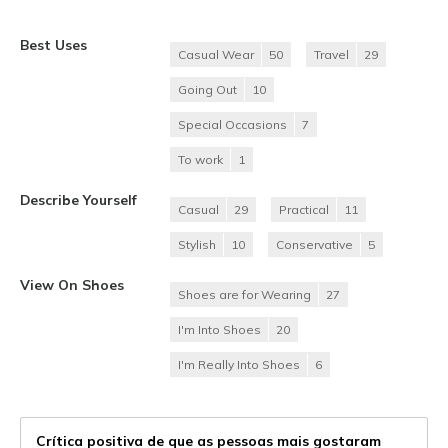
Best Uses
Casual Wear
50
Travel
29
Going Out
10
Special Occasions
7
To work
1
Describe Yourself
Casual
29
Practical
11
Stylish
10
Conservative
5
View On Shoes
Shoes are for Wearing
27
I'm Into Shoes
20
I'm Really Into Shoes
6
Crítica positiva de que as pessoas mais gostaram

▶ _Task prompt_: The full listing above, duplicated exactly and without its pictures, is the answer.

▶ _Written response_:
Best Uses
Casual Wear
50
Travel
29
Going Out
10
Special Occasions
7
To work
1
Describe Yourself
Casual
29
Practical
11
Stylish
10
Conservative
5
View On Shoes
Shoes are for Wearing
27
I'm Into Shoes
20
I'm Really Into Shoes
6
Crítica positiva de que as pessoas mais gostaram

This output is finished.